Bluegill lymphocytes from PAH-fed fish and control fish were analyzed for differences in resting or baseline intracellular Ca²⁺. Cell samples were prepared in triplicate for each treatment and control group. Baseline intracellular Ca²⁺ levels were analyzed using a FACScan Flow Cytometer (Beckton Dickinson, Bedford, Massachusetts) equipped with an argon ion (488 nm emission) laser. The Ca²⁺-chelating dyes, Fluo-3 AM and Fura-Red AM (Molecular Probes, Eugene, Oregon) were used as ratiometric indicators of Ca²⁺. Fura-Red fluoresces most intensely in the red region when not bound to Ca²⁺, and Fluo-3 fluoresces with greatest intensity in the green region when bound to Ca²⁺. By loading the 2 dyes simultaneously, and using a ratiometric approach, heterogeneity in dye loading becomes less important, and the magnitude of response is greater than that achieved using only 1 fluorophore. Simultaneous use of these dyes yielded a low-noise signal in the flow cytometer, which gave a highly sensitive measurement of free intracellular Ca²⁺.³² Lymphocyte samples were suspended at 500 000 cells/100 mL media containing 6 mmol/L Fluo-3 and 13.8 mmol/L Fura-Red. Cell viability was assessed as 95% to 98% by trypan blue (Sigma). Cells were incubated for 1.5 hours at 25°C in a 5% CO₂ environment, with cells being shaken at 45 minutes to ensure even loading. Just prior to analysis, media volume was brought up to 800 mL. Lymphocyte populations were gated on the flow cytometer from monocytes and debris on the basis of forward versus right angle scatter. The dyes were excited at 488 nm with Fluo-3 emission detected at 515 to 535 nm and Fura Red emission detected at 665- to 685 nm. Ten thousand events were counted for each sample. Baseline cellular response was determined using DMSO control-treated cells. Addition of 1 mmol/L thapsigargin (Sigma), a specific sarcoplasmic/endoplasmic reticulum calcium ATPase inhibitor, served as a positive control for Ca²⁺ mobilization. Results were generated as a ratio of mean channel fluorescence Fluo-3/Fura-Red × 500 using Verity Winlist software. The means of these ratios are reported for each fish.

Statistics

Data were analyzed for normality, significant differences, and interactions. A mixed functional model that incorporated the variables of diet, mitogen, and mitogen × diet interactions was used (SAS Institute, Cary, North Carolina). A significance threshold of P < .02 was used throughout.

Results

Lymphocyte Proliferation in the Absence of Added Mitogen

Peripheral blood lymphocytes (PBL) from fish fed the diet of 2-AA showed a significant increase (P < .02) in proliferation in the absence of any mitogen to approximately 5 times that of the control (Figure 2). The proliferative responses of cells in the 2-MN- and 9,10-DMA-treated fish were reduced slightly as compared with control cells and were significant at the P < .02 level, but the differences between 2-MN and 9,10-DMA were not significant. Mean DPM for the control (representing basal cell replication) were 638 ± 115 DPM.

Figure 2.

Direct mitogenic activity of dietary exposure to 3 aromatic compounds; n = 6 unless indicated, (*) = significant at P < .02 from no polycyclic aromatic hydrocarbon (PAH) control.

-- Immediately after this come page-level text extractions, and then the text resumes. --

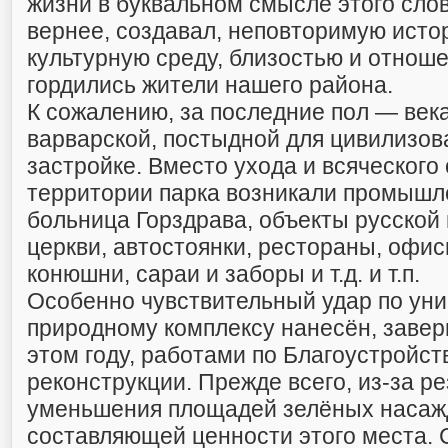
жизни в буквальном смысле этого слова
вернее, создавал, неповторимую исто
культурную среду, близостью и отнош
гордились жители нашего района.
К сожалению, за последние пол — века
варварской, постыдной для цивилизо
застройке. Вместо ухода и всяческого
территории парка возникали промышл
больница Горздрава, объекты русской
церкви, автостоянки, рестораны, офис
конюшни, сараи и заборы и т.д. и т.п.
Особенно чувствительный удар по ун
природному комплексу нанесён, заве
этом году, работами по Благоустройст
реконструкции. Прежде всего, из-за р
уменьшения площадей зелёных насажд
составляющей ценности этого места.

Con A-induced proliferative responses

Peripheral blood lymphocytes treated with Con A only (no PAH controls) were stimulated to significantly higher proliferation levels than the no mitogen controls (P < .02). Lymphocytes from Con A-treated fish fed 2-AA demonstrated proliferation slightly greater than the no PAH control group. However, this difference was not significant (Figure 3). Proliferative response to the T-cell mitogen Con A (optimized at 25 μg/mL) was significantly reduced (P < .02) in lymphocytes from fish fed 2-MN or 9,10-DMA relative to the Con A-only controls. The mean DPM values for the no PAH control Con A-stimulated fish were 11410 ± 2479 DPM as compared with the no mitogen controls (~640 DPM). Although the proliferation response to Con A treatment was suppressed by 2-MN and 9,10-DMA, the responses in these were still greater than the no mitogen controls (baseline cell replication).

Figure 3.

Effects of chronic dietary exposure to selected aromatic compounds on mitogen stimulation by concanavalin A (n = 6 unless indicated), (*) = significant at P < .02 from no polycyclic aromatic hydrocarbon (PAH) control; Δ = significant at P < .02 different from no mitogen control.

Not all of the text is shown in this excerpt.